Traditionally, academic institutions have worked with biotech and pharmaceutical companies by conducting sponsored research and participating in clinical trials. By forming more collaborative alliances during the preclinical and translational phases prior to entering the clinic, industry and academia can build on each other’s strengths to safely speed drug development to the bedside. The challenge is that this must be done with agreements that involve sharing but also protect the property rights and independence of both parties.
The results of all clinical trials must be reported completely and accurately, without any influence from conflicts of interest and with full disclosure of potential conflicts of interest.
#9 We must provide access to cancer care for everyone who lives in the U.S.A.
More than 47 million Americans are uninsured, and many others are underinsured for major illnesses like cancer. Others are uninsurable because of a prior illness such as cancer. And many are indigent, so that payment for care is totally impossible.

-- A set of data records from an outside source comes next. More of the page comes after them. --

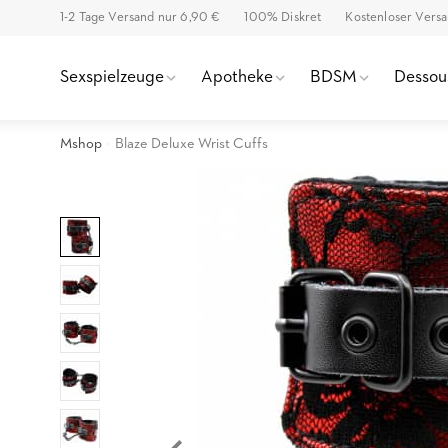
1-2 Tage Versand nur 6,90 €
100% Diskret
Kostenloser Vers
Sexspielzeuge
Apotheke
BDSM
Dessou
Mshop
Blaze Deluxe Wrist Cuffs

Depending on where they live and what they can afford, Americans have unequal access to quality cancer care. Treatment options vary significantly nationwide. We must find better ways to disseminate the best standards of high quality care from leading medical centers to widespread community practice throughout the country.
Cancer incidence and deaths vary tremendously among ethnic and economic groups in this country. We need to address the causes of disparities in health outcomes and move to eliminate them.
We are unique among Western countries in not providing direct access to medical care for all who live here. There is consensus today among most Americans and both political parties that this is unacceptable. Especially for catastrophic illnesses like cancer, we must create an insurance system that guarantees access to care.
A number of proposals involving income tax rebates, vouchers, insurance mandates and expanded government insurance programs address this issue. Whatever system is selected should ensure access and include mechanisms for caring for underserved Americans. The solution will require give-and-take among major stakeholders, many of which benefit from the status quo. However, the social and economic costs have risen to the point that we have no choice.
#10 Greater attention must be paid to enhancing the quality of cancer care and reducing costs.
New therapies and medical instruments are expensive to develop and are a major contributor to the rising cost of medical care in the U.S. The current payment system rewards procedures, tests and treatments rather than outcomes. At the same time, cancer prevention measures and services are not widely covered. A new system of payment must be designed to reward outcomes, as well as the use of prevention services. Quality of care can be improved and costs can be reduced by increasing our efforts to reduce medical errors and to prescribe diagnostic tests and treatments only on the basis of objective evidence of efficacy.
A standardized electronic medical record, accessible nationwide, is essential to ensuring quality care for patients who see multiple providers at multiple sites, and we are far behind many other nations. Beyond that, a national electronic medical record could provide enormous opportunities for reducing overhead costs, identifying factors contributing to many illnesses (including cancer), determining optimal treatment and detecting uncommon side effects of treatment.
What the future holds in store:
I am optimistic. I see a future in which more cancers are prevented, more are cured and, when not curable, more are managed as effectively as other chronic, lifelong diseases. I see a future in which deaths due to cancer continue to decrease.
Achieving that vision will require greater collaboration among academic institutions, government, industry and the public. Barriers to quality care must be removed. Tobacco use must be eradicated. Research must have increased funding. Mindful that our priority focus is on the patient, we must continue to speed the pace of bringing scientific breakthroughs from the laboratory to the bedside.